Why losing a company device puts your business at risk
The thought of losing a company mobile or leaving a laptop behind is something everyone dreads, did you know that losing a company device puts your business at risk? The cost of replacing the old device is only a fraction of things to bear in mind.
Consider the information stored on the device, the value of which could be double the cost of the device, multiple or more. The loss can put your private data at risk as with a Smartphone loss the likelihood is that you were signed in to all social media accounts and mailboxes. Unless you had appropriate security then this information is all at risk no way of knowing how much data the finder may access.
A few other things to consider
If your device is found by a potential attacker then they could access your contacts and potentially impersonate you. With an imposter talking to your contacts via Texts or gaining access to e-mail or social media means they can gain extra information about you to steal information or attempt to extract financial data. Social Engineering is an attack often used by attackers and by providing access to your phone this makes the process easier.
E-mail is generally setup once on a device, a set and forget attitude can lead to a lost device easily being accessed. An attacker having access to your e-mail means they can use this information to impersonate you and in some situations can lead to fraud and financial loss. We often see issues involving Estate Agents where the public is convinced to send large amounts of money to fraudsters who intercept communications and pretend to be the legitimate firm.
With access to your e-mail accounts it can also make it easy for an attacker to gain access to other accounts. Simply using the forgotten password button on many websites only needs the reset e-mail to be clicked on and then access is gained.
A lost device could lead to fraudulent posts on Social Media, potentially embarrassing posts and content appearing on the platforms. Privacy concerns of your friends, if you lose your device logged into Social Media and an attacker sees content they shouldn’t then it should be your responsibility to break the news to your contacts.
Passwords & Credit Cards
Stored usernames and passwords are often saved by the browser to make it easier for you to login next time. This is convenient but also a risk if your device is lost without suitable encryption. Your browser can save access to your Cloud Storage, Social Media, Banking information and lots of other sites.
Should an attacker or untrustworthy stranger find your lost device they can potentially gain access to a lot of services you wouldn’t want anyone accessing. ?Unfortunately many users use the same passwords for multiple services, so they only need to gain access to a single service to suddenly be able to access a plethora of services even if the passwords weren’t stored on the device.
Many devices now have the ability to save credit or debit cards for future use. A very convenient feature when making payments online but a simple accident can lead to you having to cancel all your credit cards, even if your purse or wallet is safe at home.

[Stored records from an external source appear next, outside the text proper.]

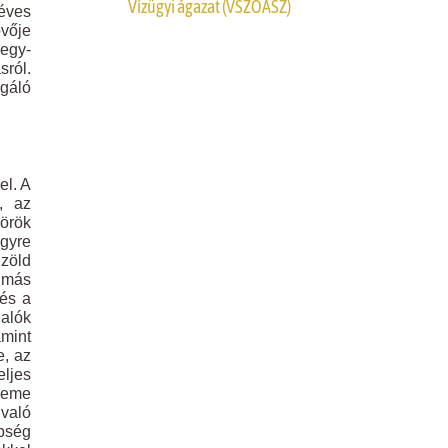
Vízügyi ágazat (VSZOÁSZ)
 éves
övője
 egy-
sról.
sgáló
el. A
, az
körök
egyre
 zöld
 más
és a
lalók
amint
e, az
eljes
eleme
 való
épség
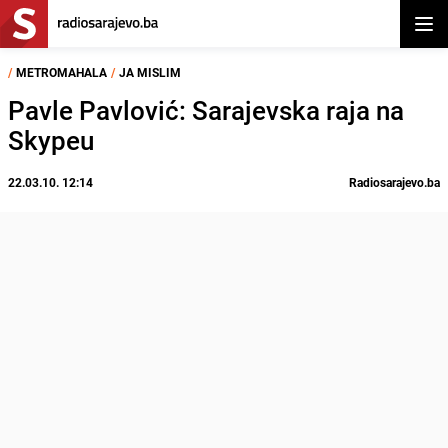
Otvor
/
METROMAHALA
/
JA MISLIM
Pavle Pavlović: Sarajevska raja na
Skypeu
22.03.10. 12:14
Radiosarajevo.ba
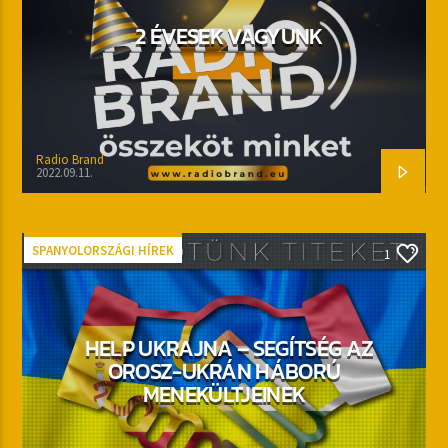
2 ÉVESEK VAGYUNK
Radio Brand
2022.09.11.
SPANYOLORSZÁGI HÍREK
1
HELP UKRAJNA – SEGÍTSÉG AZ
OROSZ-UKRÁN HÁBORÚ
MENEKÜLTJEINEK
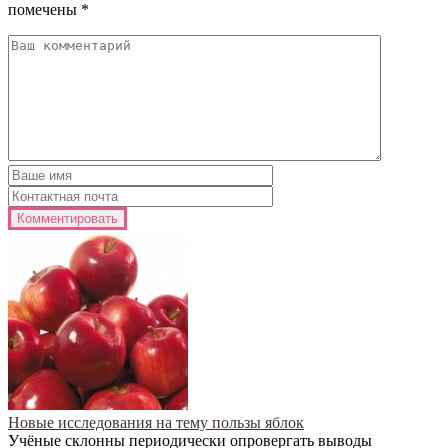
помечены
*
Новые исследования на тему пользы яблок
Учёные склонны периодически опровергать выводы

Consider a lost device find the way to a competitor or the information on the device being posted online accessible by anyone. You may have company secrets that are now accessible on the lost device, your entire business could be exposed by leaving a device behind. Service accounts accessible with saved credentials, imagine someone logs in and deletes your services, posts profanity on your public services and website.

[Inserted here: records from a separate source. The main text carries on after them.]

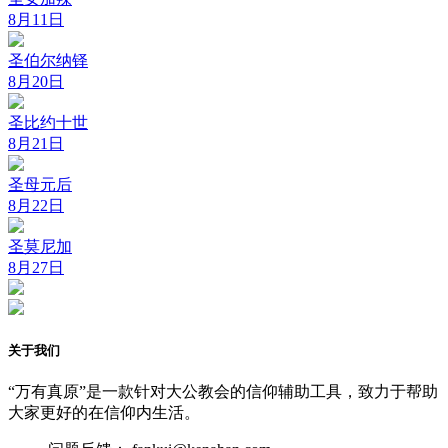
8月11日
圣伯尔纳铎
8月20日
圣比约十世
8月21日
圣母元后
8月22日
圣莫尼加
8月27日
关于我们
“万有真原”是一款针对大公教会的信仰辅助工具，致力于帮助
大家更好的在信仰内生活。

There are other things to consider, it is possible for an attacker to login to your mail services if an admin loses a device and create an e-mail address on your company e-mail system. This can then be used for social engineering over a period of time and this can often go unnoticed for months.
I understand we may be going overboard there as usually an admin should have sufficient secondary logins setup, however we shouldn’t make assumptions.
What Should We Do To Protect Ourselves?
Taking care of devices would be the most important step to take. We need to educate our staff to consider the impact of being forgetful, it is not just the cost of the device to consider it is all the other considerations above.
We also need to make sure our company IT Department puts necessary steps in place such as encryption, 2-Factor Authentication (2FA), complex password requirements. IT Departments need to also implement Remote Wipe so if a device is lost it can be wiped to prevent a leak of company data.
Encourage staff to use a Password Manager and not relying on a browser to remember the passwords, browser passwords are often not encrypted and can easily be accessed so if the browser asks for a password do not assume this is enough protection.